[Exercise prompt] Would you repeat word for word the lines of the listing that follows, from the one with "The image size" up to and including the one with "pyautogui.click(x=<x>, y=<y>)", and leave out the images?

(The records begins)

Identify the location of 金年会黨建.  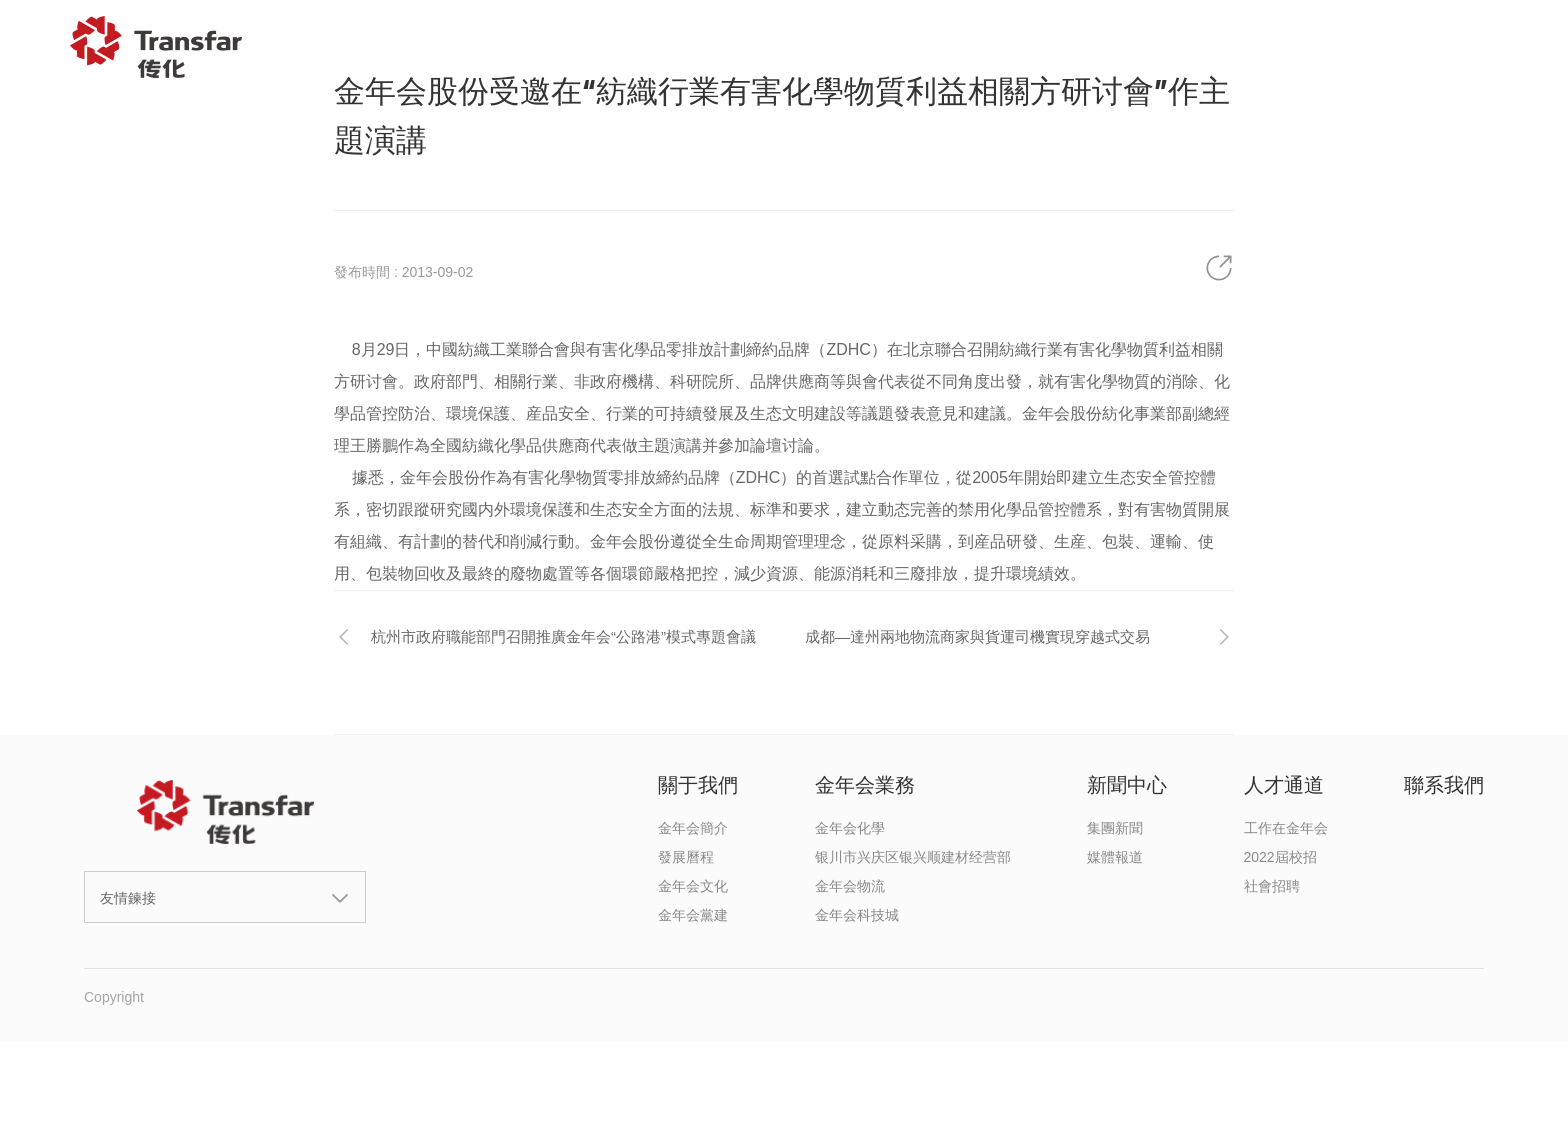
(693, 915).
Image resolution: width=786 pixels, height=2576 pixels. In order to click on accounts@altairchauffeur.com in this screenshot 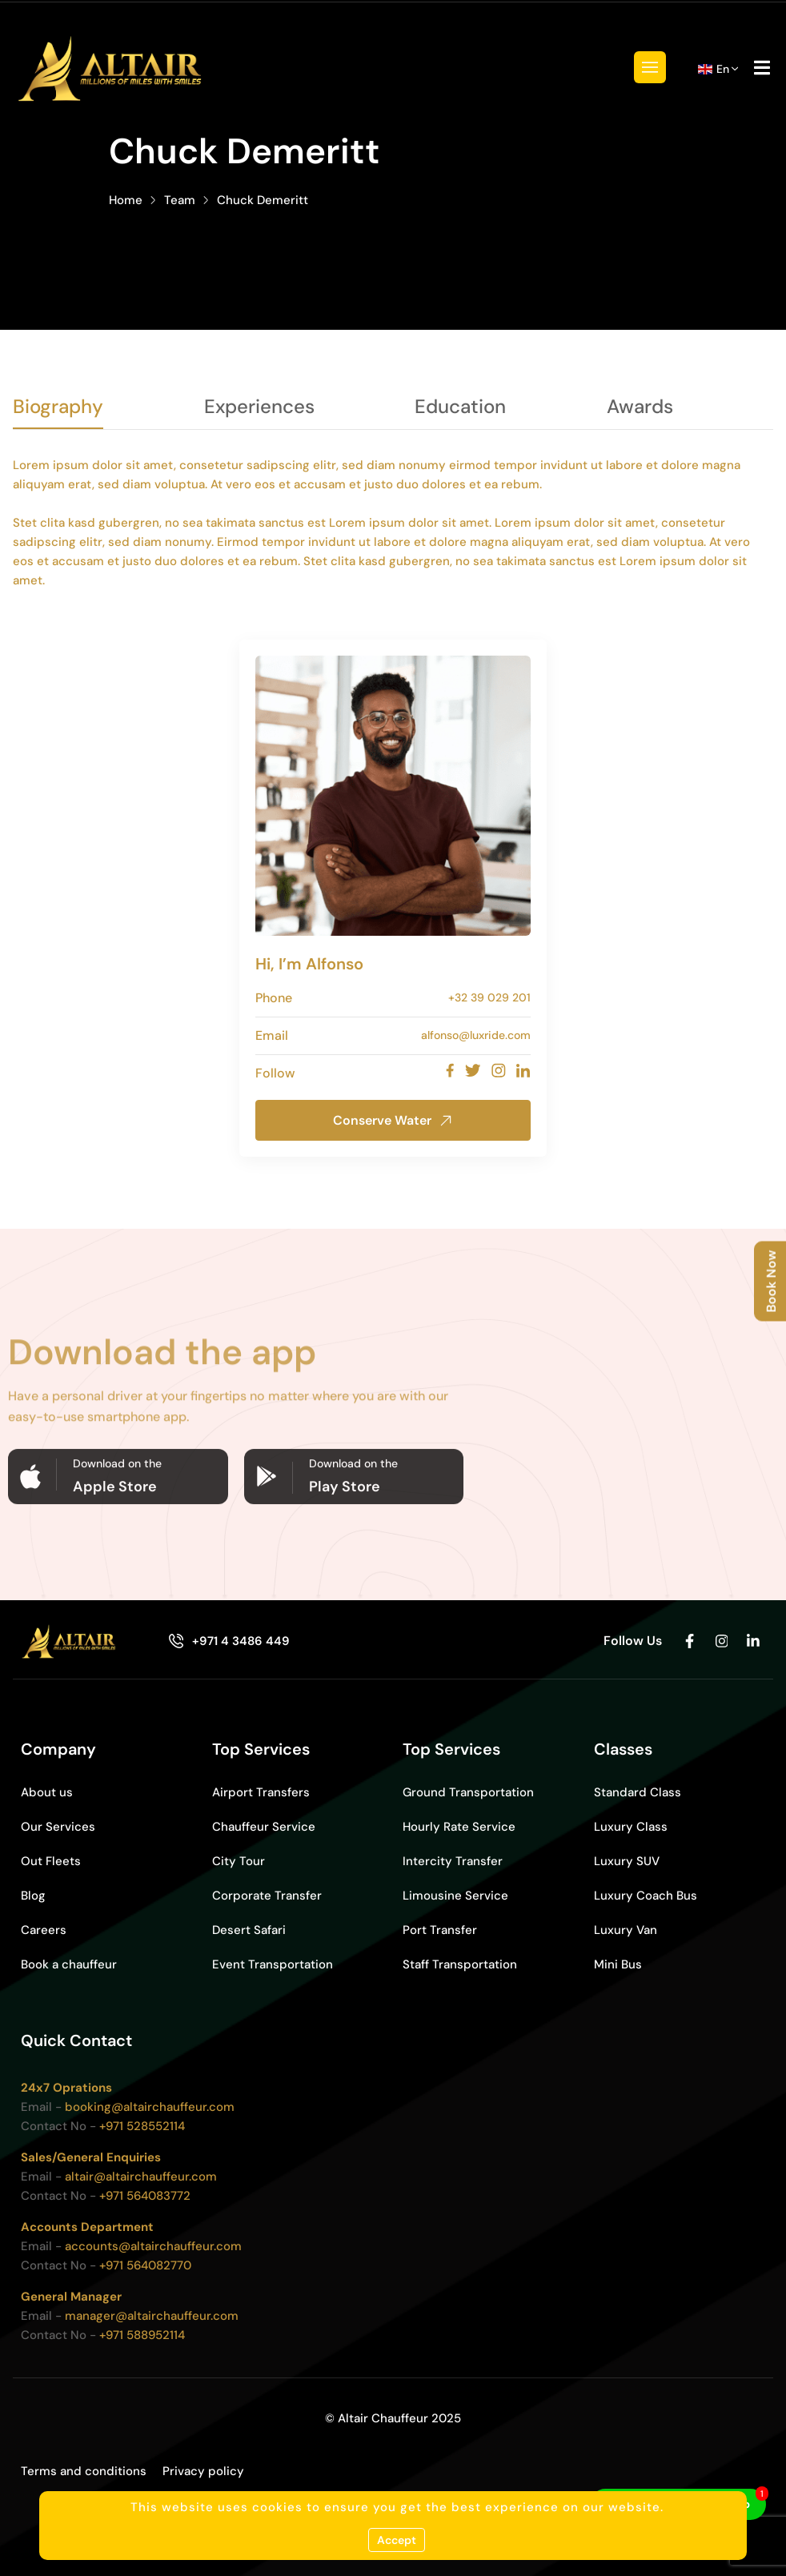, I will do `click(153, 2246)`.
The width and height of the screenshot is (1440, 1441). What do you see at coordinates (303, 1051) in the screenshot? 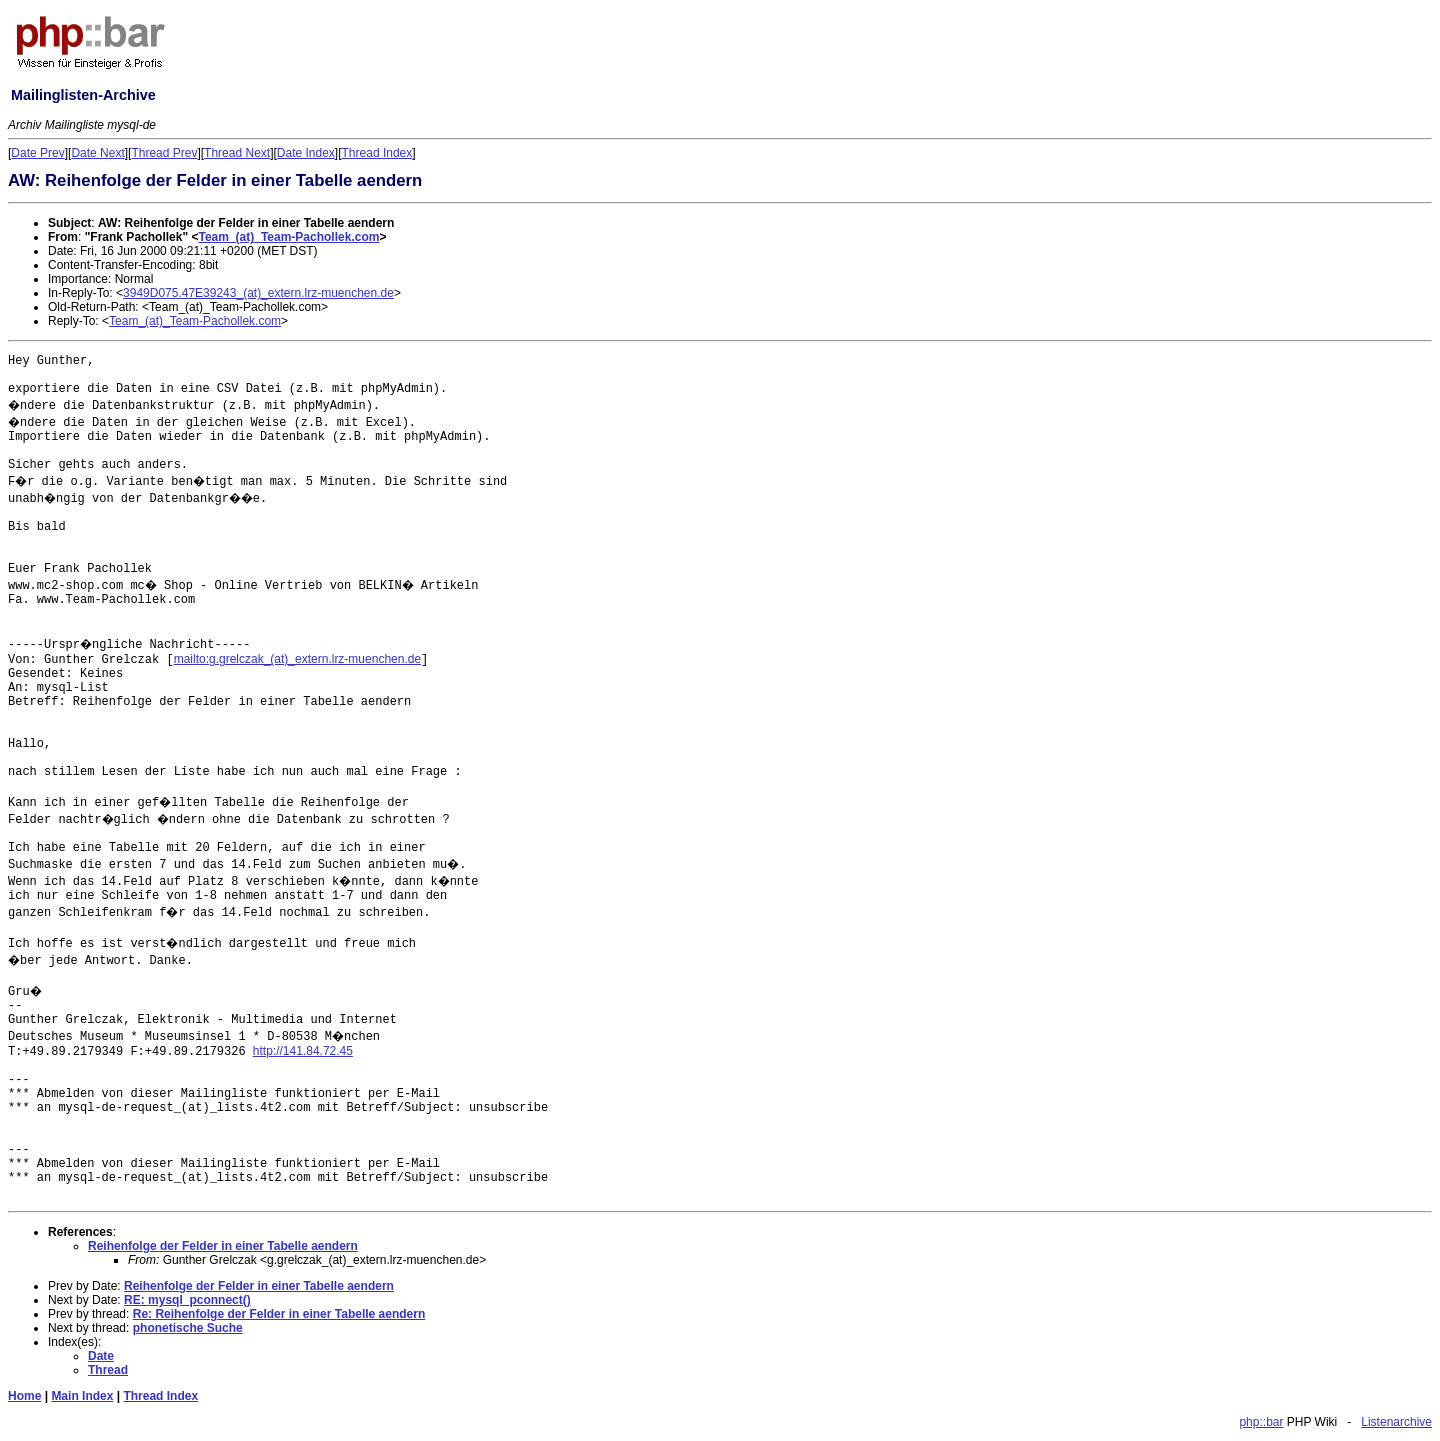
I see `http://141.84.72.45` at bounding box center [303, 1051].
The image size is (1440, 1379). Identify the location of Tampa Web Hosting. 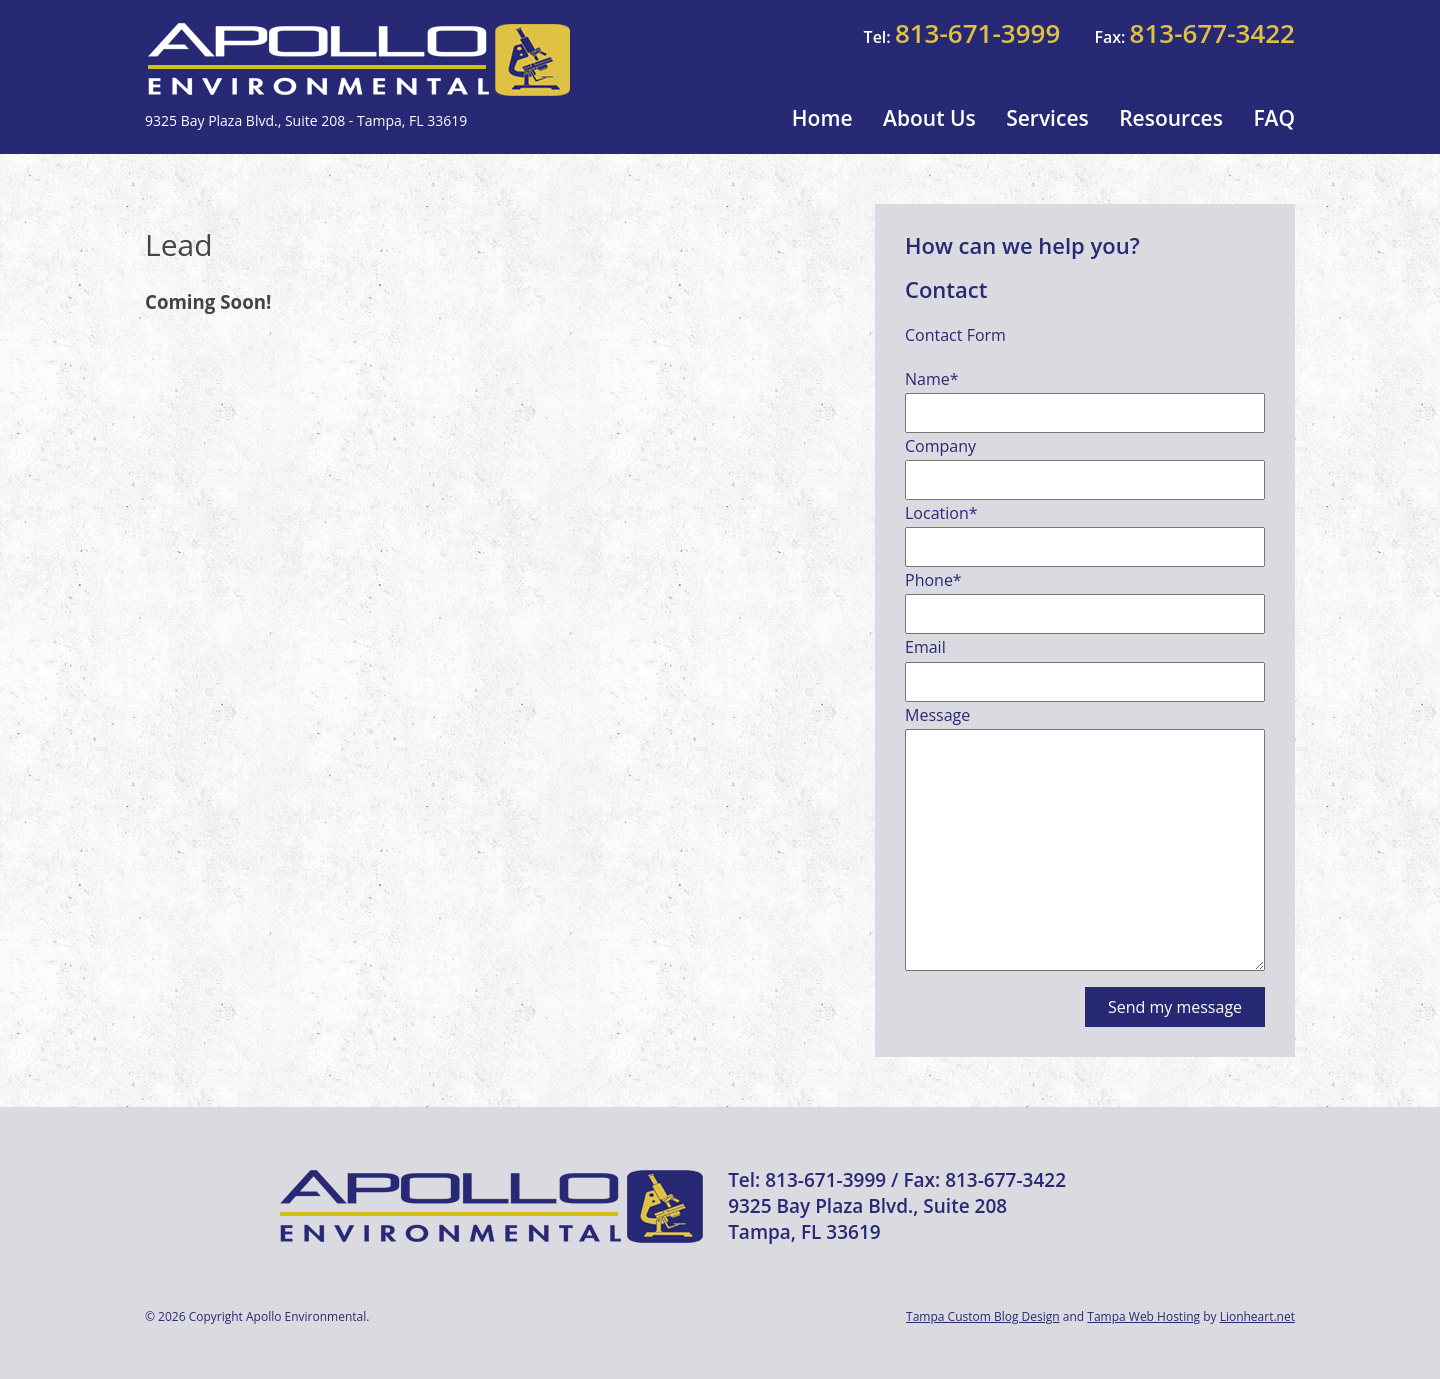
(1143, 1316).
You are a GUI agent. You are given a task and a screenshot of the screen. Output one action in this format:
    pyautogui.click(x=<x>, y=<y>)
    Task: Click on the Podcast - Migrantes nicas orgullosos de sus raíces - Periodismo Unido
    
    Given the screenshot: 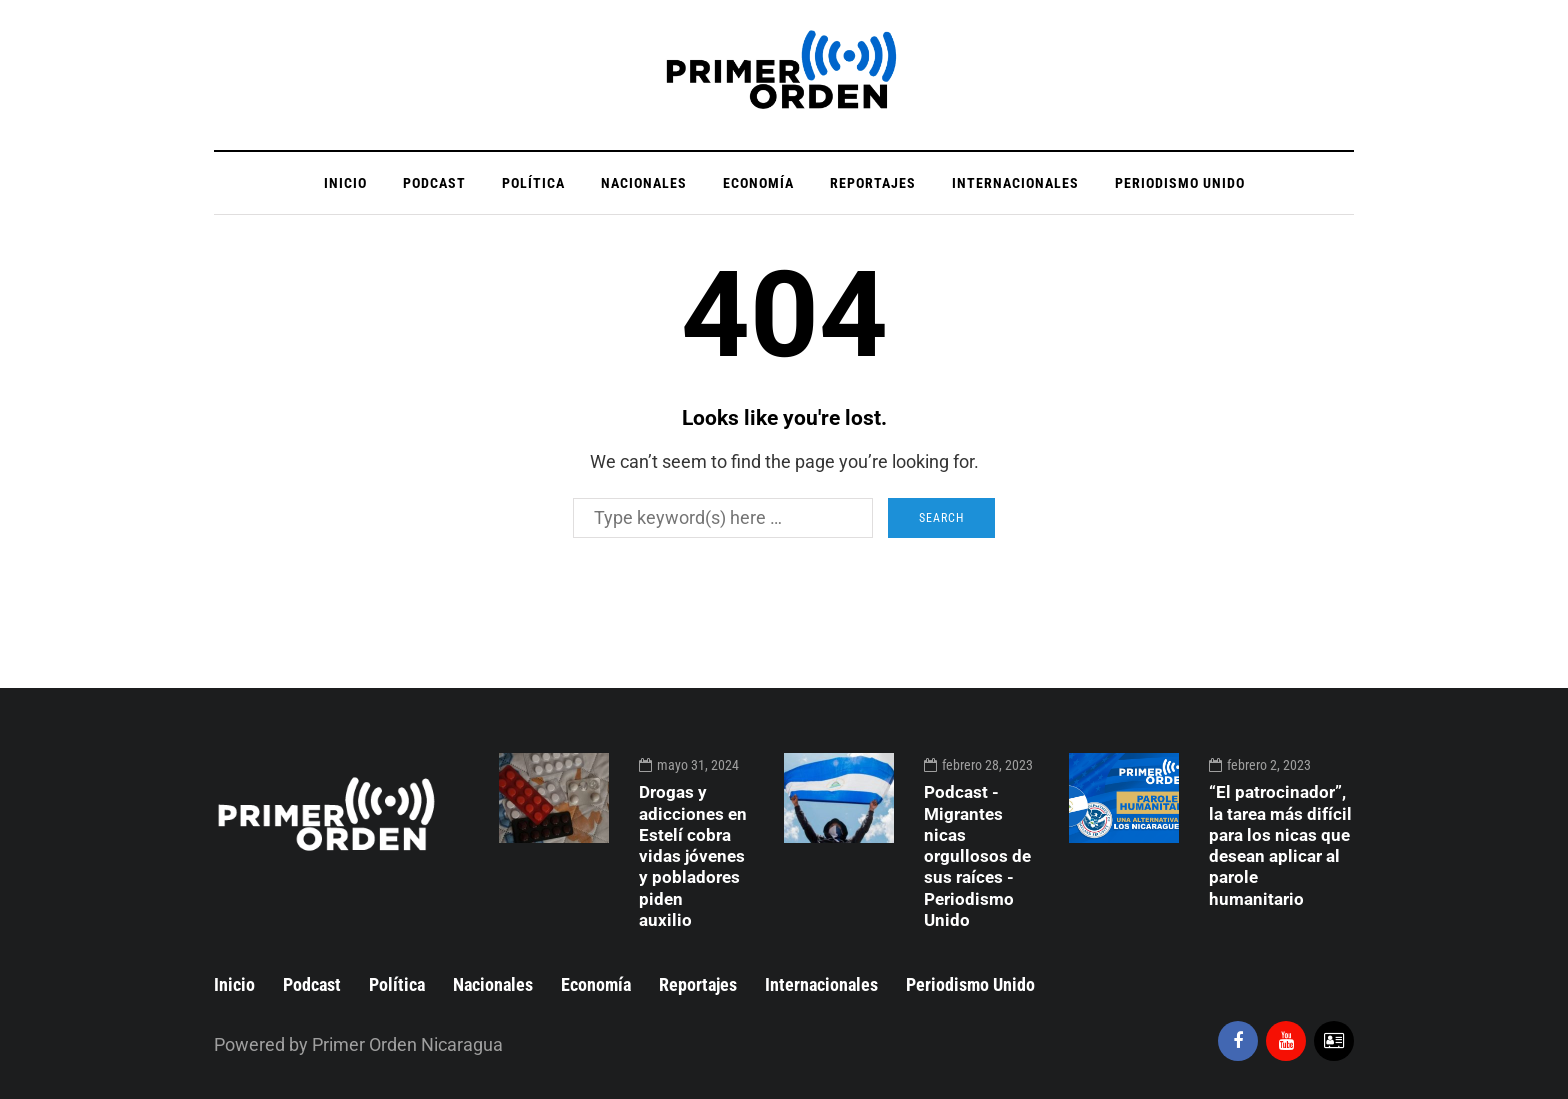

(The records ends)

[Result of this task]
The image size is (1440, 1379). Identify the location of Tampa Web Hosting. 
(1143, 1316).
You are a GUI agent. You are given a task and a screenshot of the screen. Output one action in this format:
    pyautogui.click(x=<x>, y=<y>)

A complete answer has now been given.